Effective communication is a critical leadership skill, but it takes practice. Most successful communicators start by getting into the practice of engaging in informal chats and learning how to take an interest in others. Being relatable puts people at ease, and sets the stage for others to listen without being intimidated or prejudiced. And developing a good sense of humor goes a long way in getting people to open up and loosen up. Being relatable and humorous sets the tone.
One of the things I practice when I’m presenting to an audience is to repeat the critical points I want the audience to take away from my talk. Most people aren’t great at remembering more than 20 percent of a presentation, so get in the habit of repeating your key points.
Perhaps the greatest asset of becoming an effective communicator is becoming an effective listener.

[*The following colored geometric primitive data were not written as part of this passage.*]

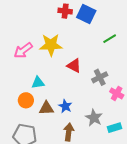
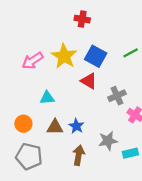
blue square: (86, 14) -> (96, 56), moved
yellow star: (51, 45) -> (64, 56), turned 30
orange circle: (26, 100) -> (23, 124), moved
gray star: (94, 118) -> (108, 141), turned 30

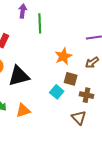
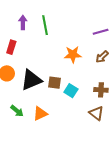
purple arrow: (23, 11) -> (23, 22), moved
orange star: (63, 56) -> (73, 55), turned 30
brown square: (71, 79) -> (54, 83), moved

Two points I would make here: first, listening is an art and you really need to practice. Number two, once you understand what someone is asking you, you need to address it head on and not become evasive. You want to build your reputation as someone who will tell it like it is and not sidestep the tough discussions. Obviously, this takes practice, as you don’t want to be stepping on people’s toes and upsetting the applecart. But effective communicators do step up and address the tough issues as they arise.

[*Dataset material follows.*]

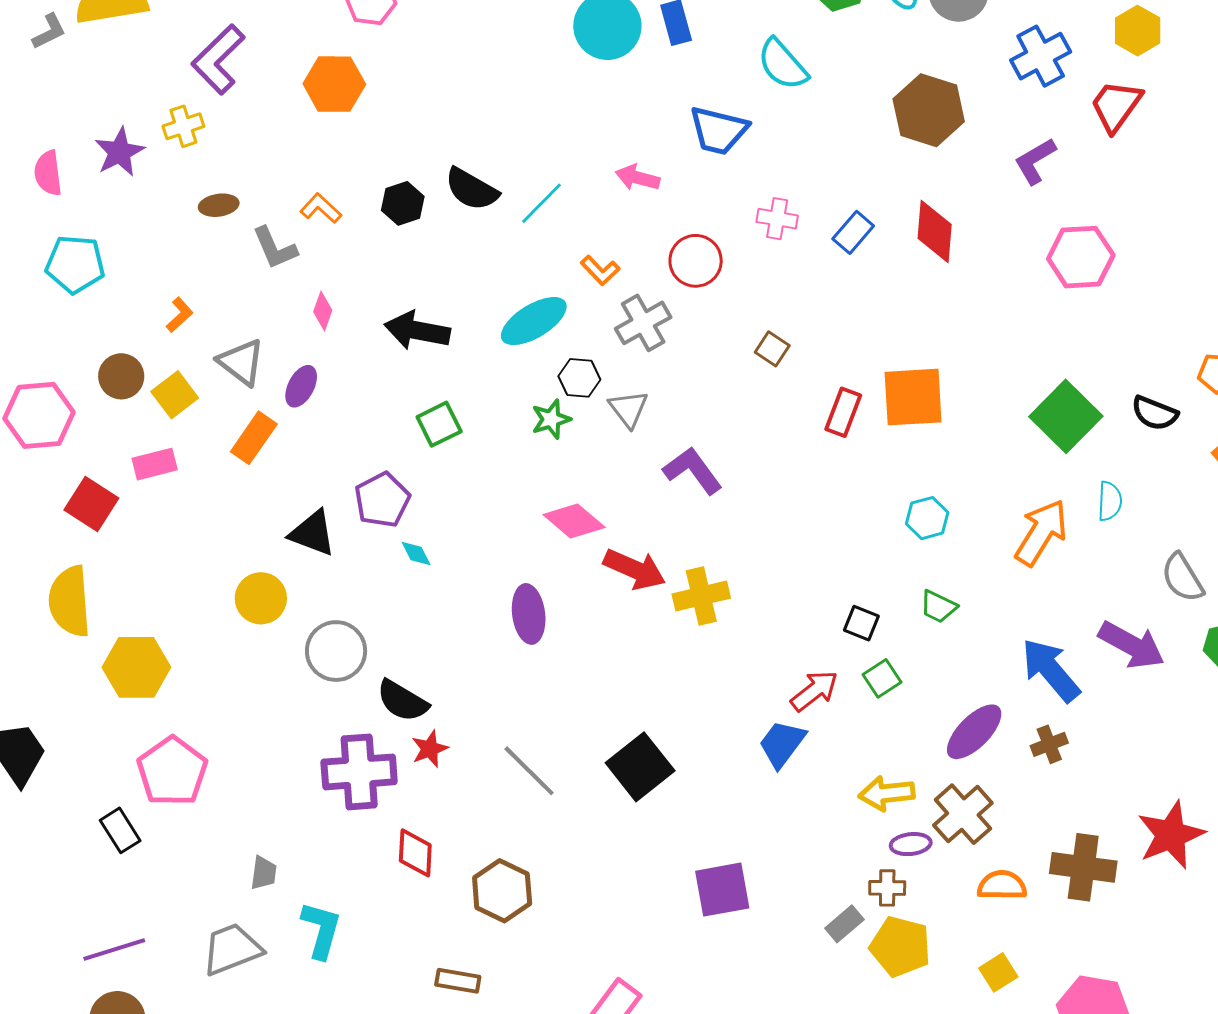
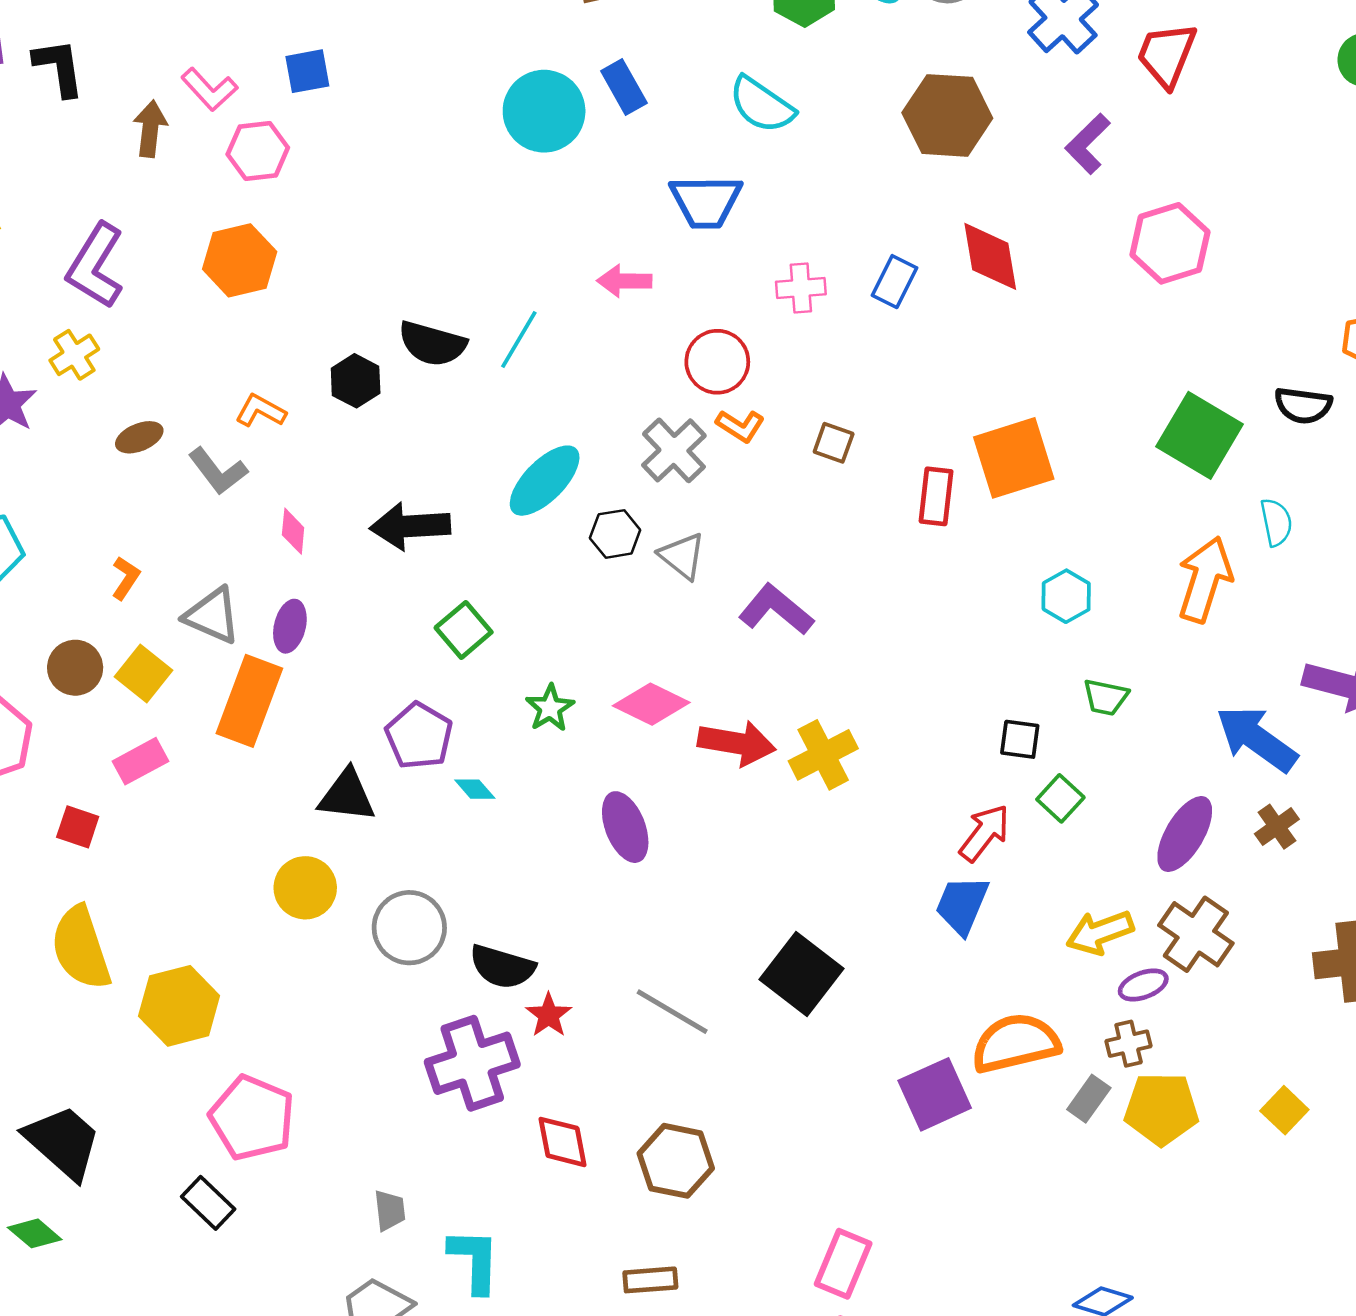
orange L-shape: (600, 270) -> (740, 426), moved
green star: (551, 419) -> (550, 708), moved
orange rectangle: (254, 438) -> (249, 701), size x1.4
red square: (91, 504) -> (78, 827), size x0.7
orange semicircle: (1002, 885) -> (1016, 1043), moved, size x1.5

Another key asset of effective communicators is that they live in the moment. When I’m working a convention floor or cocktail networking event, I’m there – my mind isn’t miles away worrying about the house sitter or tomorrow’s meetings. I’m tuned into my environment and ready to listen and ready to respond.
Finally, be yourself. Find your own voice. I have been around and admired many effective communicators and used them as a reference point and a bellwether. But at the end of the day, to be effortless in communication, you have to speak from the heart. Others will admire your poise, your knowledge base, your listening abilities – and they might even agree with your point of view. What they’ll remember is how you present yourself and how you present your ideas. And whether you were effective in your communications.